Bernd Leitenbergers Blog

Der vergessene Planet

Das ist nicht Pluto, das ist mit Fug und Recht die Venus. Dabei gingen die ersten Raumsonden zur Venus. Bei der NASA gab es dann eine Wende, als man nach Mariner 5 wusste, dass es am Boden sehr heiß ist und wahrscheinlich auch ein hoher Druck herrschte. Seitdem gab es von US-Seite nur noch zwei Missionen die Venus als Primärziel hatten: Pionier Venus mit einem einfachen Orbiter und mehreren einfachen Atmosphärenkapseln und Magellan, eine Sonde mit einem Radargerät als einzigen Instrument. Auch sie zur Kostenersparnis vor allem aus anderen Sonden zusammengebaut. Im Westen wäre dann noch Venus Express zu nennen, der neun Jahre lang die Venus untersuchte und Akatsuki, die das einschwenken in den Orbit verpasste und nun eine zweite Chance hat. (Am 7.12.2015 soll der zweite Versuch stattfinden)

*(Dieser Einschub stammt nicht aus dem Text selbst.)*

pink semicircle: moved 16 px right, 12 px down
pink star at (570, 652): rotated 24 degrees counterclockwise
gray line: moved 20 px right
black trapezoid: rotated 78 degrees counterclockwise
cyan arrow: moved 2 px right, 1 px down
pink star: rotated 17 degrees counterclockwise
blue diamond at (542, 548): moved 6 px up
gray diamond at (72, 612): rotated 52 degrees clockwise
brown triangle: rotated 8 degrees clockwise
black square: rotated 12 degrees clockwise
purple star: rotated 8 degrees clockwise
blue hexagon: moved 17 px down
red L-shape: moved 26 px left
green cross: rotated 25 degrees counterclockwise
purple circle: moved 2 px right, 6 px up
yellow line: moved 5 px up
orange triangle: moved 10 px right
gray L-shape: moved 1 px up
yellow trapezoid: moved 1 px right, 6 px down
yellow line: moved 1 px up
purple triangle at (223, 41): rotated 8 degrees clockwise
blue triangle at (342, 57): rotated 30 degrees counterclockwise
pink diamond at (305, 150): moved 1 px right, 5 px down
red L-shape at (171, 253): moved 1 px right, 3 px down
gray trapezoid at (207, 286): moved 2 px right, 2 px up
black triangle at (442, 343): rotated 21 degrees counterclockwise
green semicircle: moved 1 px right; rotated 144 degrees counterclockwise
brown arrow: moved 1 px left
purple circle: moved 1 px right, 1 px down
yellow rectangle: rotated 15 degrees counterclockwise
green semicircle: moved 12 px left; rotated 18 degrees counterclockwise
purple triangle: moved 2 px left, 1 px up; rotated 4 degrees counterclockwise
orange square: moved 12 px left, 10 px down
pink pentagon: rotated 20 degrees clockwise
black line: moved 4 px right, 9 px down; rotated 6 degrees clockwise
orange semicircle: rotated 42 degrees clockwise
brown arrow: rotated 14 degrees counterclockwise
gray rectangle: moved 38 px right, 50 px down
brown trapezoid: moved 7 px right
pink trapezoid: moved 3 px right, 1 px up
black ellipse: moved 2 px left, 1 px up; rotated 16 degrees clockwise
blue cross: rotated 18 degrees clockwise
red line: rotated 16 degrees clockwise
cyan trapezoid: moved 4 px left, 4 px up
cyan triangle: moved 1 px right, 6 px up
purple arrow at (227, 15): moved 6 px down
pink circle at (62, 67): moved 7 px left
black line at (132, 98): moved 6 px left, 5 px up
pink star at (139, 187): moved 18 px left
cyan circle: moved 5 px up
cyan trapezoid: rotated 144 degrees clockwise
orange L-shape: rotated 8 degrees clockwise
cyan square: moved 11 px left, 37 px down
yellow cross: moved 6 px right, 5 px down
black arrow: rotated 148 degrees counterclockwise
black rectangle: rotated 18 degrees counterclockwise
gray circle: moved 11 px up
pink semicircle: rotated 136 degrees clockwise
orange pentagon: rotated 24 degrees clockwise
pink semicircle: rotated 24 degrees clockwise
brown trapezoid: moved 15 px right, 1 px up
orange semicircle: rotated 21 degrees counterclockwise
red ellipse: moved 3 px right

Auf russischer Seite sind es erheblich mehr Sonden. Wenn wir nur die erfolgreich gestarteten nehmen 18 Stück (Venera 1-16 und Vega 1+2). Bis auf Venera 15+16 standen vor allem Landesonden auf dem Programm. Das verwundert nicht. Denn bei einer kurzen Betriebszeit von maximal 127 Minuten auf der Oberfläche war Russland mit seinem technischen Ansatz im Vorteil: Die Sonden waren nie besonders ausgeklügelt, dagegen robust, das bewährte sich bei so hohen Temperaturen und Drücken. Es kam auch nicht auf eine ausgeklügelte Computersteuerung an, vielmehr mussten in kurzer Zeit die Instrumente automatisch nacheinander arbeiten, das konnte man auch mit einem Zeitschaltwerk erreichen.

Technisch gesehen ist die Venus ein genauso attraktives Ziel wie der Mars. Das Δv von der Erde aus ist etwas kleiner (etwa 200 m/s), dafür braucht man um in einen ersten Orbit einzuschwenken etwa 200 m/s mehr. In der Summe gleicht es sich aus. Auch bei der Landung hat man es einfacher. Bei der dicken Atmosphäre braucht man nicht mal einen Fallschirm (es bürgerte sich nachdem man von ihr wusste ein, den Fallschirm in 20-30 km Höhe abzuwerfen, selbst dann noch kommt eine Kapsel nicht langsamer auf dem Boden an als eine mit Fallschirm auf der Erde. Man braucht keine ausgeklügelte Sequenz beim Mars und Airbags oder Landetriebwerken. Noch nie ist eine Raumsonde auf der Venus gecrasht — anders als beim Mars. (Mars 6, Beagle 2, Mars Polar Lander)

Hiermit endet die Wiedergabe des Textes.